TASK OBJECTIVE: Each line of the data must be written out again verbatim; no image belongs in the copy.

DATASET ENTRIES:
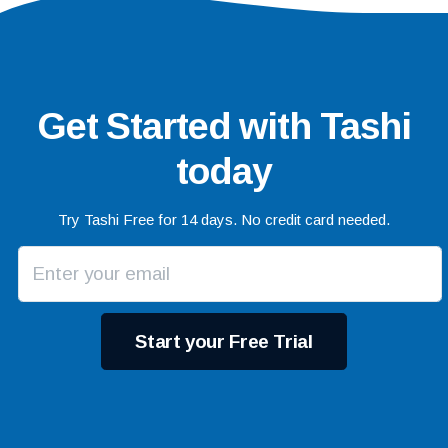
Get Started with Tashi
today
Try Tashi Free for 14 days. No credit card needed.
Start your Free Trial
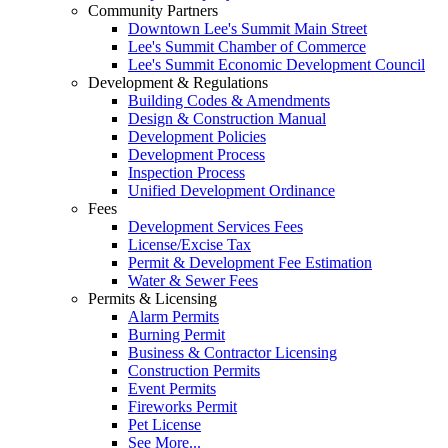
Community Partners
Downtown Lee's Summit Main Street
Lee's Summit Chamber of Commerce
Lee's Summit Economic Development Council
Development & Regulations
Building Codes & Amendments
Design & Construction Manual
Development Policies
Development Process
Inspection Process
Unified Development Ordinance
Fees
Development Services Fees
License/Excise Tax
Permit & Development Fee Estimation
Water & Sewer Fees
Permits & Licensing
Alarm Permits
Burning Permit
Business & Contractor Licensing
Construction Permits
Event Permits
Fireworks Permit
Pet License
See More...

EXERCISE ANSWER:
Get Started with Tashi
today
Try Tashi Free for 14 days. No credit card needed.
Start your Free Trial
Community Partners
Downtown Lee's Summit Main Street
Lee's Summit Chamber of Commerce
Lee's Summit Economic Development Council
Development & Regulations
Building Codes & Amendments
Design & Construction Manual
Development Policies
Development Process
Inspection Process
Unified Development Ordinance
Fees
Development Services Fees
License/Excise Tax
Permit & Development Fee Estimation
Water & Sewer Fees
Permits & Licensing
Alarm Permits
Burning Permit
Business & Contractor Licensing
Construction Permits
Event Permits
Fireworks Permit
Pet License
See More...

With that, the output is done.